Corresponding author Dr Alexandros Alexiou said: “Since 2010, large reductions in funding for local government services have been introduced in England, which led to reduced provision of health-promoting public services. We wanted to investigate whether areas that showed a greater decline in funding also had more adverse trends in life expectancy and premature mortality, University of Liverpool notes.
“Prior to the COVID-19 pandemic, stalling life expectancy in England was a major public health concern, and the causes were unclear.
“Our research shows that cuts to local government over recent years have probably cost lives. We found that, during a period of large reductions in funding for local government in England, areas that experienced the greatest cuts also experienced slower improvements or a decline in life expectancy. As funding for the most deprived areas decreased to a greater extent, they experienced the most adverse impact – widening health inequalities.
“This has important implications for current policy and for recovery from the COVID-19 pandemic.”
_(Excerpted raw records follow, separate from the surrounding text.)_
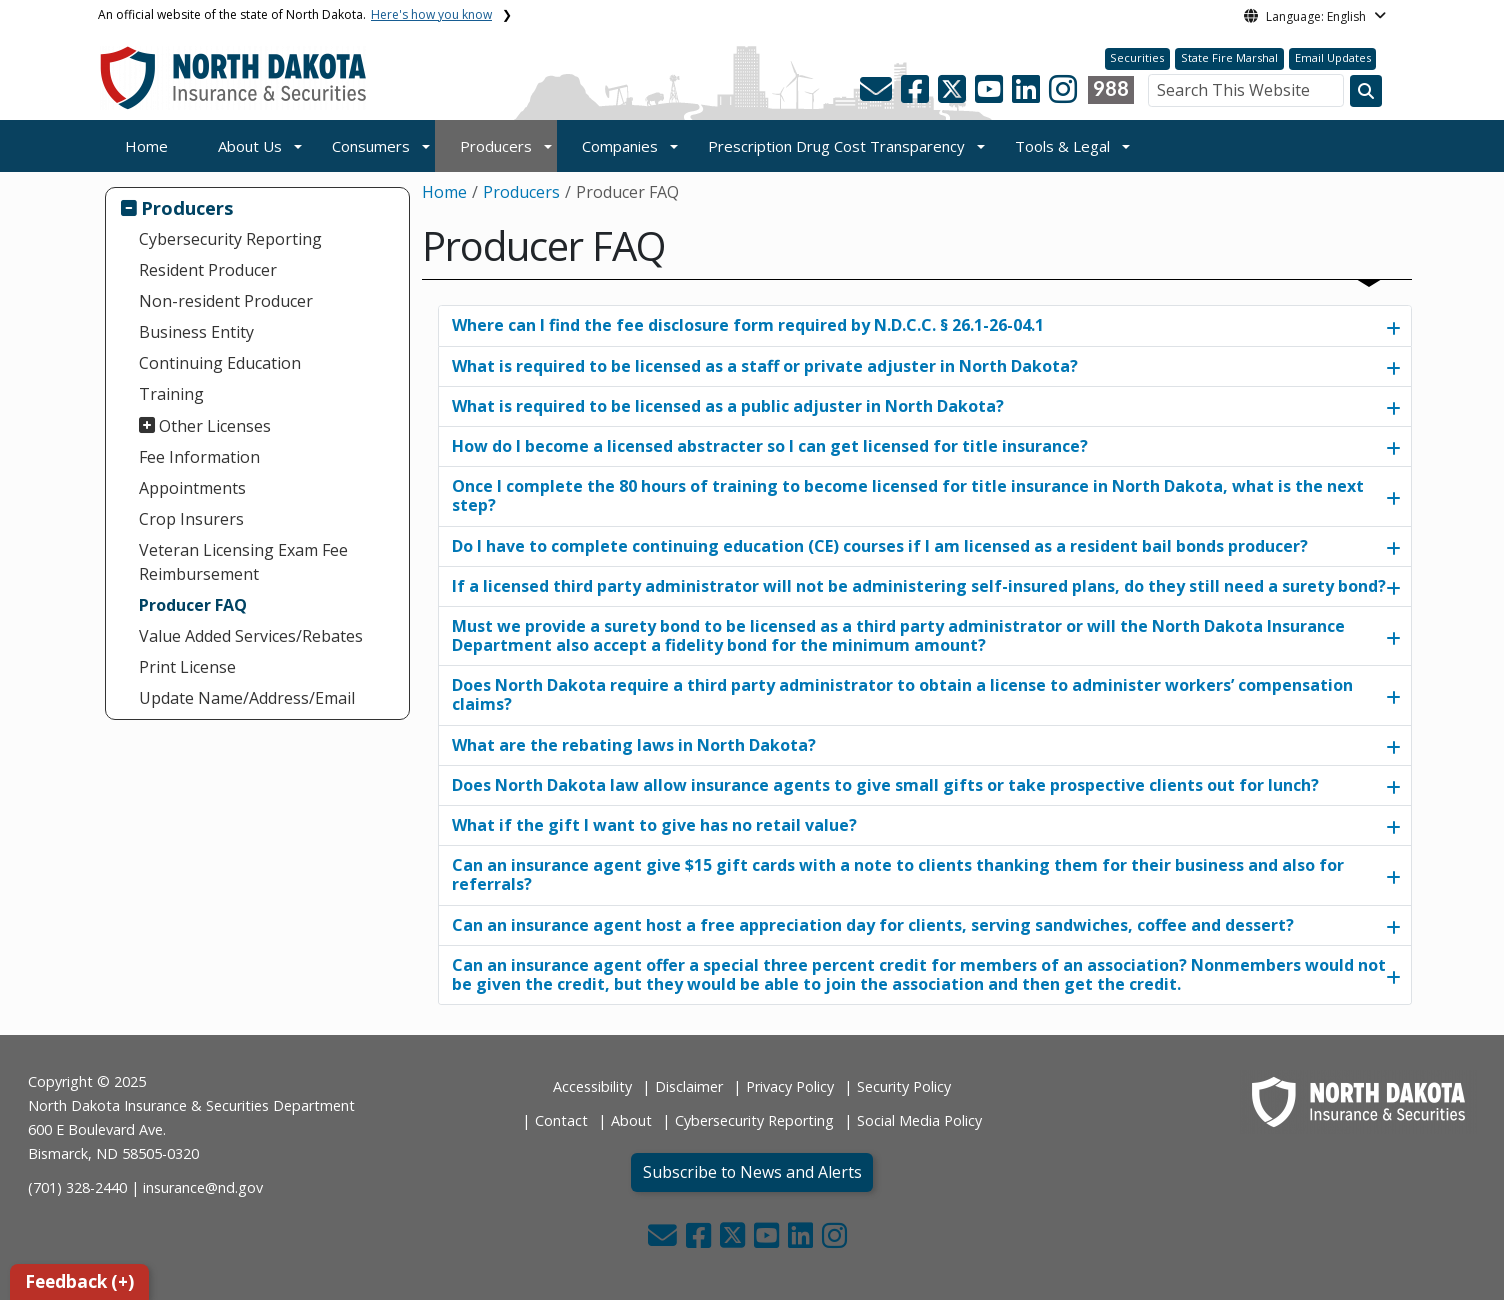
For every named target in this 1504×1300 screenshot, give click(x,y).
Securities (1137, 57)
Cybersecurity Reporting (230, 239)
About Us (250, 146)
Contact (561, 1120)
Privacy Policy (790, 1086)
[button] (878, 95)
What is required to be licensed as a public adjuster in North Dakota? (728, 406)
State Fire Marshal (1229, 57)
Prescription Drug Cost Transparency (836, 146)
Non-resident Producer (226, 301)
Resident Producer (208, 270)
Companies (620, 146)
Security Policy (904, 1086)
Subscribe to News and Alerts (752, 1172)
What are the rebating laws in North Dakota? (634, 745)
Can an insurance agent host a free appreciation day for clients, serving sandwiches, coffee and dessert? (873, 925)
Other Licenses (215, 426)
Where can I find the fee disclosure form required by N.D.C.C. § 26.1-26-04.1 (748, 325)
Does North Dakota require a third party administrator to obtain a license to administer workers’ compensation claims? (902, 694)
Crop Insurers (191, 519)
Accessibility (592, 1086)
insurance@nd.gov (203, 1187)
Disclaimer (689, 1086)
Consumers (371, 146)
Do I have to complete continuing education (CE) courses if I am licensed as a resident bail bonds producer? (880, 546)
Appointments (192, 488)
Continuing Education (220, 363)
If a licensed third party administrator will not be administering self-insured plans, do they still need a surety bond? (919, 586)
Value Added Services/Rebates (251, 636)
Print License (187, 667)
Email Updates (1333, 57)
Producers (496, 146)
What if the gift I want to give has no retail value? (654, 825)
On average between 2013 and 2017 central funding to local governments decreased by 33% or £168 per person in total. Each £100 reduction in funding per person was associated with an decrease in 1.3 months in male life expectancy and 1.2 months in female life expectancy, University of Liverpool notes.
As funding reductions were greater in more deprived areas, these places were more severely affected, increasing the gap in life expectancy between those places and more affluent areas. Researchers estimated that cuts in funding increased the gap in life expectancy between the most and least deprived areas by 3% for men and 4% for women. Overall reductions in funding during this period were associated with an additional 9600 deaths in people younger than 75 years old.
Dr Alexiou added: “Our study suggests that reduced funding for local services that disproportionally affected deprived areas have had a significant impact on health. The UK government has declared that austerity is over and has committed to investing more to ‘level up’ those places that have previously been ‘left behind’. Fair and equitable investment in local government services can redress these inequalities, enabling the country to ‘build back better’.”
This work was funded by the NIHR and MRC.